**WORK ITEM**
Pictures are not part of the copy. Write out exactly the lines from the line with "area selecting short or long-term dumpster" through the end of the entries below.

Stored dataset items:
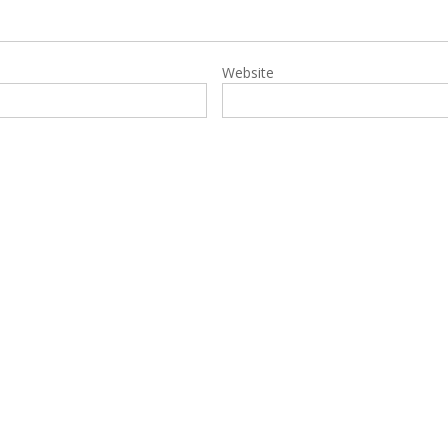
Website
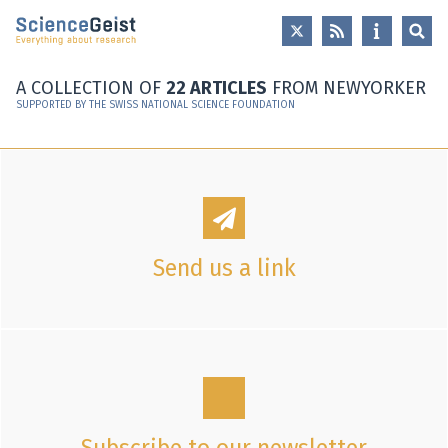
Skip to main content
Skip to main navigation
Skip to meta navigation
A COLLECTION OF
22 ARTICLES
FROM NEWYORKER
SUPPORTED BY THE SWISS NATIONAL SCIENCE FOUNDATION
Send us a link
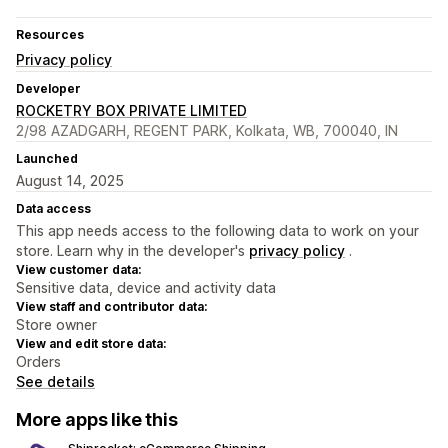
Resources
Privacy policy
Developer
ROCKETRY BOX PRIVATE LIMITED
2/98 AZADGARH, REGENT PARK, Kolkata, WB, 700040, IN
Launched
August 14, 2025
Data access
This app needs access to the following data to work on your
store. Learn why in the developer's
privacy policy
.
View customer data:
Sensitive data, device and activity data
View staff and contributor data:
Store owner
View and edit store data:
Orders
See details
More apps like this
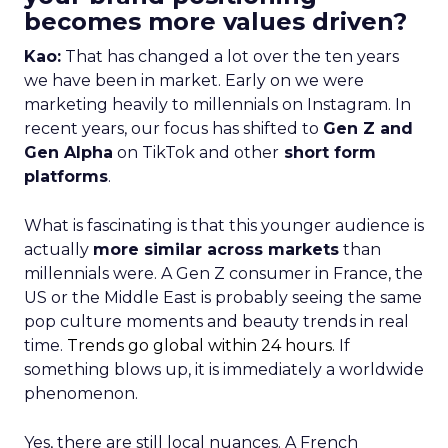
becomes more values driven?
Kao:
That has changed a lot over the ten years
we have been in market. Early on we were
marketing heavily to millennials on Instagram. In
recent years, our focus has shifted to
Gen Z and
Gen Alpha
on TikTok and other
short form
platforms
.
What is fascinating is that this younger audience is
actually
more similar across markets
than
millennials were. A Gen Z consumer in France, the
US or the Middle East is probably seeing the same
pop culture moments and beauty trends in real
time.
Trends go global within 24 hours.
If
something blows up, it is immediately a worldwide
phenomenon.
Yes, there are still local nuances. A French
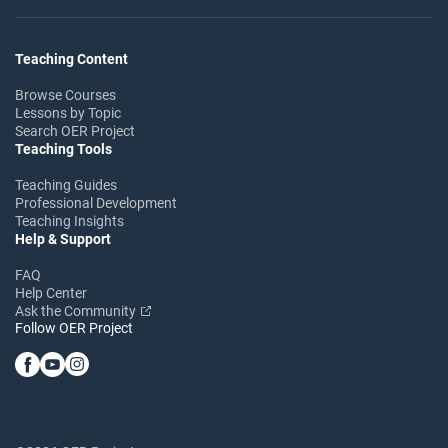
Teaching Content
Browse Courses
Lessons by Topic
Search OER Project
Teaching Tools
Teaching Guides
Professional Development
Teaching Insights
Help & Support
FAQ
Help Center
Ask the Community
Follow OER Project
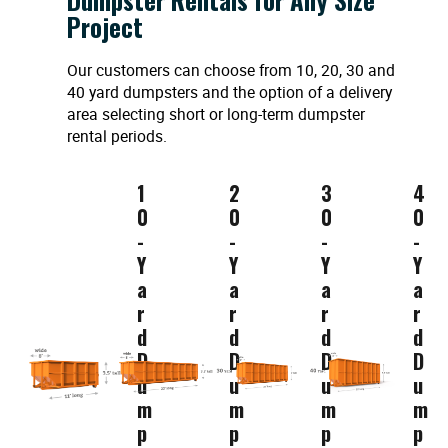
Project
Our customers can choose from 10, 20, 30 and
40 yard dumpsters and the option of a delivery
area selecting short or long-term dumpster
rental periods.
1
2
3
4
0
0
0
0
-
-
-
-
Y
Y
Y
Y
a
a
a
a
r
r
r
r
d
d
d
d
D
D
D
D
u
u
u
u
m
m
m
m
p
p
p
p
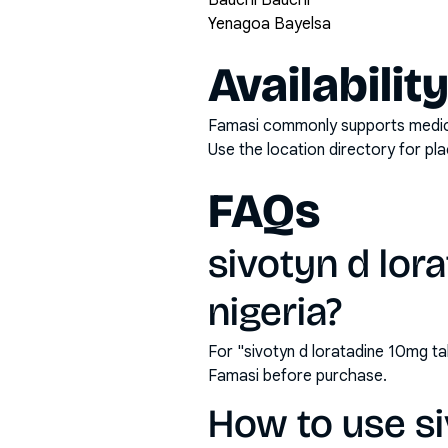
Bauchi Bauchi
Yenagoa Bayelsa
Availabilit
Famasi commonly supports medicati
Use the location directory for pl
FAQs
sivotyn d lora
nigeria?
For "sivotyn d loratadine 10mg ta
Famasi before purchase.
How to use si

**TASK SOLUTION**
area selecting short or long-term dumpster
rental periods.
1
2
3
4
0
0
0
0
-
-
-
-
Y
Y
Y
Y
a
a
a
a
r
r
r
r
d
d
d
d
D
D
D
D
u
u
u
u
m
m
m
m
p
p
p
p
Bauchi Bauchi
Yenagoa Bayelsa
Availabilit
Famasi commonly supports medicati
Use the location directory for pl
FAQs
sivotyn d lora
nigeria?
For "sivotyn d loratadine 10mg ta
Famasi before purchase.
How to use si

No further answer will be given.